Stored data entries
___

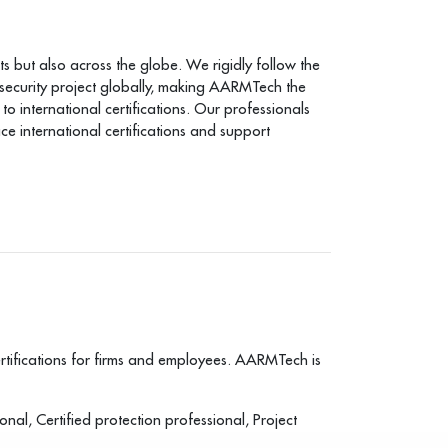
s but also across the globe. We rigidly follow the
 security project globally, making AARMTech the
 international certifications. Our professionals
 international certifications and support
tifications for firms and employees. AARMTech is
nal, Certified protection professional, Project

___

- TASK REQUIREMENTS: Using the entries above, copy exactly the lines from the one containing "tifications for firms" through the last, both included.

- SOLUTION:
tifications for firms and employees. AARMTech is
nal, Certified protection professional, Project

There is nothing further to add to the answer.